Acting on Ronald’s advice, I also visited the Imperial War Museum, which was pretty amazing and well worth going across town on the subway. It was an added treat that I was in the Lambeth North tube station, which was one of the many bomb shelters that was used during World War II.
The architecture here is stunning. I love the older buildings. London is filled with them. But there are also ultra-modern buildings everywhere too. As the train rolled through some of the older parts of the city, built at the height of the Industrial Revolution, there were rows and rows and rows of the old town houses, crammed side by side. I call them Mary Poppins neighbourhoods. The incredible thing is that the homes have been retro-fitted with plumbing and toilets and the pipes are all located OUTSIDE of the houses. It was amazing to see.
I arrived in Edinburgh Friday. The overnight train ride was so nice. The train left Euston Station at about midnight and I sat in the lounge with a few fellows drinking whiskey and having great conversation. Got to bed at 2:00 a.m. and up at 6:30 for a quick scrub up in my roomette and then down to the dining car for hot tea and croissants. The train arrived at Edinburgh Waverly Station at 7:15. I taxied to the B&B and dropped off my luggage and went exploring around town. It was great. It was amazing to see the castle early in the morning, have breakfast and enjoy the city.
Friday night I headed out to see the famous Edinburgh Military Tattoo. But first I had supper at a local pub. It was brie cheese with raspberries, smoked salmon on crusty bread and then a dessert of warm toffee pudding drenched in whiskey. Yum yum.

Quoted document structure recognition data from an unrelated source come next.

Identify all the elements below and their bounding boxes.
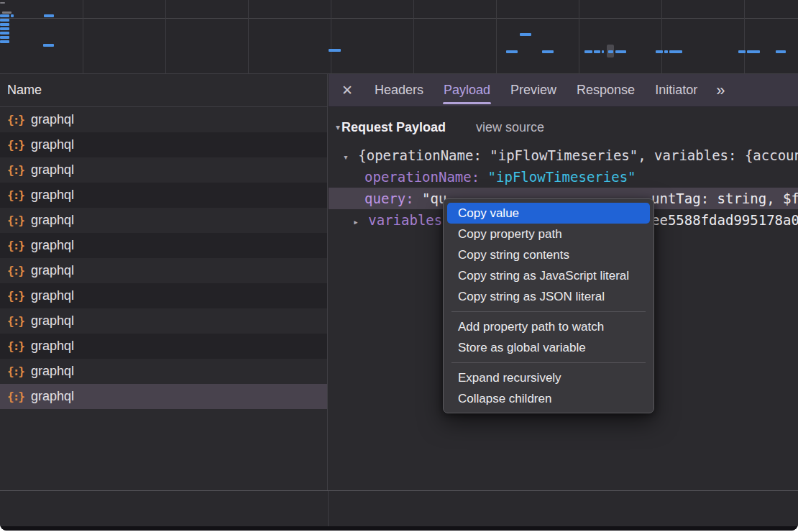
request-name-label: graphql (31, 137, 74, 152)
json-braces-icon: {:} (7, 138, 24, 152)
tree-root-row[interactable]: ▾ {operationName: "ipFlowTimeseries", va… (329, 145, 798, 166)
menu-item-collapse-children[interactable]: Collapse children (447, 388, 650, 409)
request-activity-bar (506, 50, 518, 53)
close-icon[interactable]: ✕ (341, 82, 353, 98)
request-list-item[interactable]: {:}graphql (0, 283, 327, 308)
name-column-header[interactable]: Name (0, 74, 327, 107)
menu-separator (451, 362, 646, 363)
status-footer (0, 490, 798, 526)
request-activity-bar (602, 50, 604, 53)
request-name-label: graphql (31, 389, 74, 404)
request-name-label: graphql (31, 162, 74, 178)
request-list-item[interactable]: {:}graphql (0, 233, 327, 258)
request-list-item[interactable]: {:}graphql (0, 157, 327, 183)
section-title: Request Payload (341, 120, 446, 135)
network-overview-timeline[interactable] (0, 0, 798, 74)
request-list-item[interactable]: {:}graphql (0, 183, 327, 208)
name-column-label: Name (7, 83, 42, 98)
menu-item-copy-property-path[interactable]: Copy property path (447, 224, 650, 244)
property-key: variables (368, 212, 442, 228)
request-list-item[interactable]: {:}graphql (0, 258, 327, 283)
request-activity-bar (43, 44, 54, 47)
property-value-string: "ipFlowTimeseries" (488, 169, 636, 185)
request-activity-bar (615, 50, 626, 53)
menu-item-store-as-global-variable[interactable]: Store as global variable (447, 337, 650, 358)
json-braces-icon: {:} (7, 163, 24, 177)
request-rows: {:}graphql{:}graphql{:}graphql{:}graphql… (0, 107, 327, 409)
menu-item-copy-string-contents[interactable]: Copy string contents (447, 244, 650, 265)
json-braces-icon: {:} (7, 364, 24, 378)
request-activity-bar (0, 14, 9, 17)
property-value-right-fragment: ee5588fdad995178a0 (651, 209, 798, 231)
tree-row-operation-name[interactable]: operationName: "ipFlowTimeseries" (329, 166, 798, 188)
property-value-right-fragment: untTag: string, $f (651, 188, 798, 209)
timeline-gridline (496, 0, 497, 73)
menu-separator (451, 311, 646, 312)
json-braces-icon: {:} (7, 188, 24, 202)
timeline-gridline (165, 0, 166, 73)
menu-item-copy-value[interactable]: Copy value (447, 203, 650, 224)
tab-response[interactable]: Response (577, 74, 635, 106)
pane-divider[interactable] (328, 491, 329, 526)
more-tabs-icon[interactable]: » (716, 81, 725, 100)
request-activity-bar (608, 50, 613, 53)
tab-preview[interactable]: Preview (510, 74, 556, 106)
json-braces-icon: {:} (7, 214, 24, 227)
request-activity-bar (0, 19, 9, 22)
timeline-gridline (579, 0, 579, 73)
property-key: operationName: (364, 169, 480, 185)
request-activity-bar (584, 50, 592, 53)
page-background: Name {:}graphql{:}graphql{:}graphql{:}gr… (0, 0, 798, 532)
timeline-gridline (744, 0, 745, 73)
request-name-label: graphql (31, 288, 74, 303)
request-activity-bar (0, 2, 5, 4)
tree-root-summary: {operationName: "ipFlowTimeseries", vari… (358, 147, 798, 163)
tab-payload[interactable]: Payload (444, 74, 490, 106)
context-menu: Copy valueCopy property pathCopy string … (443, 198, 654, 413)
menu-item-add-property-path-to-watch[interactable]: Add property path to watch (447, 316, 650, 337)
json-braces-icon: {:} (7, 289, 24, 303)
request-activity-bar (0, 36, 9, 39)
menu-item-expand-recursively[interactable]: Expand recursively (447, 367, 650, 388)
timeline-gridline (331, 0, 331, 73)
request-activity-bar (776, 50, 786, 53)
request-activity-bar (520, 33, 531, 36)
request-activity-bar (747, 50, 760, 53)
request-activity-bar (329, 49, 341, 52)
collapsed-triangle-icon[interactable]: ▸ (353, 216, 359, 227)
request-activity-bar (0, 32, 9, 35)
expanded-triangle-icon[interactable]: ▾ (343, 152, 349, 162)
view-source-link[interactable]: view source (476, 120, 544, 135)
timeline-gridline (248, 0, 249, 73)
request-name-label: graphql (31, 238, 74, 253)
request-activity-bar (542, 50, 554, 53)
request-list-item[interactable]: {:}graphql (0, 208, 327, 233)
request-name-label: graphql (31, 188, 74, 203)
tab-initiator[interactable]: Initiator (655, 74, 697, 106)
request-activity-bar (664, 50, 668, 53)
json-braces-icon: {:} (7, 113, 24, 127)
network-request-list-pane: Name {:}graphql{:}graphql{:}graphql{:}gr… (0, 74, 328, 490)
request-list-item[interactable]: {:}graphql (0, 107, 327, 132)
request-name-label: graphql (31, 213, 74, 228)
timeline-gridline (661, 0, 662, 73)
menu-item-copy-string-as-javascript-literal[interactable]: Copy string as JavaScript literal (447, 265, 650, 286)
request-name-label: graphql (31, 364, 74, 379)
request-list-item[interactable]: {:}graphql (0, 308, 327, 334)
request-activity-bar (2, 12, 12, 14)
section-expand-triangle-icon: ▾ (336, 122, 340, 132)
details-tab-bar: ✕ HeadersPayloadPreviewResponseInitiator… (329, 74, 798, 107)
overview-horizontal-divider (0, 18, 798, 19)
request-list-item[interactable]: {:}graphql (0, 132, 327, 157)
request-list-item[interactable]: {:}graphql (0, 384, 327, 409)
request-name-label: graphql (31, 313, 74, 329)
request-list-item[interactable]: {:}graphql (0, 334, 327, 359)
request-activity-bar (11, 14, 14, 17)
window-bottom-edge (0, 526, 798, 531)
request-activity-bar (656, 50, 663, 53)
tab-headers[interactable]: Headers (375, 74, 423, 106)
request-list-item[interactable]: {:}graphql (0, 359, 327, 384)
request-payload-section-header[interactable]: ▾ Request Payload view source (329, 116, 798, 138)
request-activity-bar (44, 14, 54, 17)
menu-item-copy-string-as-json-literal[interactable]: Copy string as JSON literal (447, 286, 650, 307)
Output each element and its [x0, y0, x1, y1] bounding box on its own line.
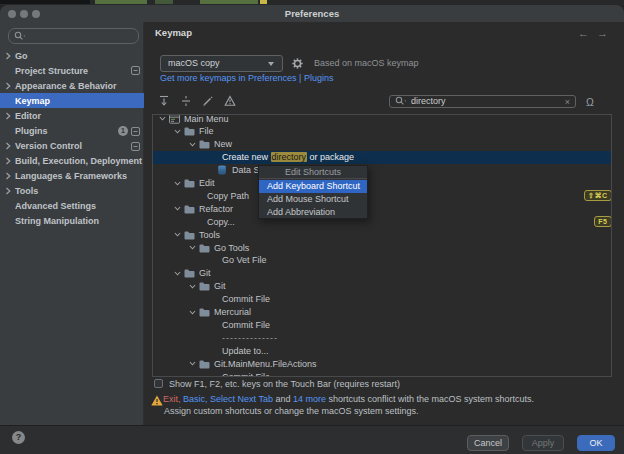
tree-group-tools[interactable]: Tools	[153, 228, 611, 241]
forward-arrow-icon[interactable]: →	[597, 27, 616, 39]
sidebar-item-plugins[interactable]: Plugins1	[0, 124, 144, 139]
sidebar-item-project-structure[interactable]: Project Structure	[0, 63, 144, 78]
help-button[interactable]: ?	[12, 431, 25, 444]
tree-group-file[interactable]: File	[153, 125, 611, 138]
apply-button[interactable]: Apply	[522, 435, 564, 451]
sidebar-item-appearance-behavior[interactable]: Appearance & Behavior	[0, 78, 144, 93]
folder-icon	[184, 178, 195, 188]
sidebar-item-go[interactable]: Go	[0, 48, 144, 63]
menu-item-add-keyboard-shortcut[interactable]: Add Keyboard Shortcut	[259, 180, 367, 193]
settings-tag-icon	[131, 127, 140, 138]
sidebar-item-editor[interactable]: Editor	[0, 108, 144, 123]
chevron-down-icon	[159, 115, 166, 122]
tree-action-data-sc[interactable]: Data Sc	[153, 164, 611, 177]
sidebar-item-keymap[interactable]: Keymap	[0, 93, 144, 108]
tree-action-copy[interactable]: Copy...F5	[153, 215, 611, 228]
keymap-dropdown[interactable]: macOS copy	[160, 55, 283, 72]
tree-group-git-mainmenu-fileactions[interactable]: Git.MainMenu.FileActions	[153, 357, 611, 370]
get-more-keymaps-link[interactable]: Get more keymaps in Preferences | Plugin…	[160, 73, 333, 83]
cancel-button[interactable]: Cancel	[467, 435, 509, 451]
tree-action-update-to[interactable]: Update to...	[153, 344, 611, 357]
conflicts-warning-icon[interactable]	[224, 95, 236, 107]
warning-text: Exit,	[163, 394, 181, 404]
database-icon	[217, 165, 228, 175]
tree-group-main-menu[interactable]: Main Menu	[153, 114, 611, 126]
background-fragment	[155, 0, 173, 4]
chevron-down-icon	[268, 62, 274, 66]
folder-icon	[184, 230, 195, 240]
tree-label: File	[199, 126, 214, 136]
touchbar-label: Show F1, F2, etc. keys on the Touch Bar …	[169, 379, 400, 389]
tree-label: Copy Path	[207, 191, 249, 201]
conflict-link[interactable]: Select Next Tab	[210, 394, 273, 404]
sidebar-item-label: String Manipulation	[0, 216, 99, 226]
tree-group-git[interactable]: Git	[153, 267, 611, 280]
tree-group-mercurial[interactable]: Mercurial	[153, 306, 611, 319]
shortcut-search-input[interactable]: directory ×	[389, 95, 576, 109]
clear-search-icon[interactable]: ×	[565, 97, 570, 107]
gear-icon[interactable]	[292, 58, 303, 69]
search-icon	[395, 96, 408, 106]
conflict-warning-line1: Exit, Basic, Select Next Tab and 14 more…	[163, 394, 534, 404]
page-title: Keymap	[155, 27, 192, 38]
chevron-right-icon	[5, 112, 12, 120]
screen: Preferences GoProject StructureAppearanc…	[0, 0, 624, 454]
tree-group-refactor[interactable]: Refactor	[153, 202, 611, 215]
sidebar-item-label: Editor	[15, 111, 41, 121]
tree-label: Commit File	[222, 294, 270, 304]
tree-group-edit[interactable]: Edit	[153, 177, 611, 190]
edit-shortcut-icon[interactable]	[202, 95, 214, 107]
chevron-down-icon	[174, 180, 181, 187]
sidebar-item-languages-frameworks[interactable]: Languages & Frameworks	[0, 169, 144, 184]
chevron-right-icon	[5, 157, 12, 165]
background-fragment	[260, 0, 267, 4]
tree-action-commit-file[interactable]: Commit File	[153, 370, 611, 377]
find-actions-by-shortcut-icon[interactable]: Ω	[586, 96, 594, 108]
background-fragment	[95, 0, 147, 4]
back-arrow-icon[interactable]: ←	[578, 27, 597, 39]
dialog-titlebar[interactable]: Preferences	[0, 5, 624, 22]
tree-label: Main Menu	[184, 114, 229, 124]
tree-action-create-new-directory-or-package[interactable]: Create new directory or package	[153, 151, 611, 164]
tree-action-commit-file[interactable]: Commit File	[153, 318, 611, 331]
menu-item-add-abbreviation[interactable]: Add Abbreviation	[259, 206, 367, 219]
tree-label: Commit File	[222, 320, 270, 330]
tree-action-copy-path[interactable]: Copy Path⇧⌘C	[153, 189, 611, 202]
tree-label: Go Vet File	[222, 255, 267, 265]
tree-label: Edit	[199, 178, 215, 188]
background-fragment	[0, 0, 90, 4]
dialog-footer: ? Cancel Apply OK	[0, 425, 624, 454]
sidebar-item-advanced-settings[interactable]: Advanced Settings	[0, 199, 144, 214]
tree-action-commit-file[interactable]: Commit File	[153, 293, 611, 306]
keymap-dropdown-value: macOS copy	[168, 58, 220, 68]
tree-group-git[interactable]: Git	[153, 280, 611, 293]
expand-all-icon[interactable]	[158, 95, 170, 107]
menu-item-add-mouse-shortcut[interactable]: Add Mouse Shortcut	[259, 193, 367, 206]
sidebar-item-label: Tools	[15, 186, 38, 196]
sidebar-item-string-manipulation[interactable]: String Manipulation	[0, 214, 144, 229]
tree-group-new[interactable]: New	[153, 138, 611, 151]
main-menu-icon	[169, 114, 180, 124]
based-on-label: Based on macOS keymap	[314, 58, 419, 68]
folder-icon	[199, 281, 210, 291]
sidebar-item-build-execution-deployment[interactable]: Build, Execution, Deployment	[0, 154, 144, 169]
conflict-link[interactable]: 14 more	[293, 394, 326, 404]
plugins-count-badge: 1	[118, 126, 128, 136]
touchbar-checkbox[interactable]	[154, 379, 163, 388]
tree-group-go-tools[interactable]: Go Tools	[153, 241, 611, 254]
tree-separator[interactable]: --------------	[153, 331, 611, 344]
search-value: directory	[411, 96, 446, 106]
preferences-dialog: Preferences GoProject StructureAppearanc…	[0, 5, 624, 454]
conflict-link[interactable]: Basic,	[183, 394, 208, 404]
ok-button[interactable]: OK	[577, 435, 615, 451]
tree-action-go-vet-file[interactable]: Go Vet File	[153, 254, 611, 267]
tree-label: Commit File	[222, 372, 270, 378]
chevron-right-icon	[5, 187, 12, 195]
sidebar-item-label: Advanced Settings	[0, 201, 96, 211]
sidebar-item-version-control[interactable]: Version Control	[0, 139, 144, 154]
tree-label: Mercurial	[214, 307, 251, 317]
search-match-highlight: directory	[271, 152, 308, 162]
sidebar-item-tools[interactable]: Tools	[0, 184, 144, 199]
collapse-all-icon[interactable]	[180, 95, 192, 107]
warning-icon	[151, 395, 163, 406]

The Tattoo was an amazing show and the music gave me goose bumps. I have never seen so many pipes and drums.
One of the features of the show is the performance of a lone piper who stands atop the castle ramparts and plays a sad lament in honour of all the Scots who have died in the wars. The crowd went absolutely silent as he played. The piper was a young fellow named Stuart Gillis.
Just finished breakfast in the kitchen at the B&B with the owner Kirsty and a couple of nice ladies from Ireland. Great early morning conversation. Another day awaits. Keep smiling.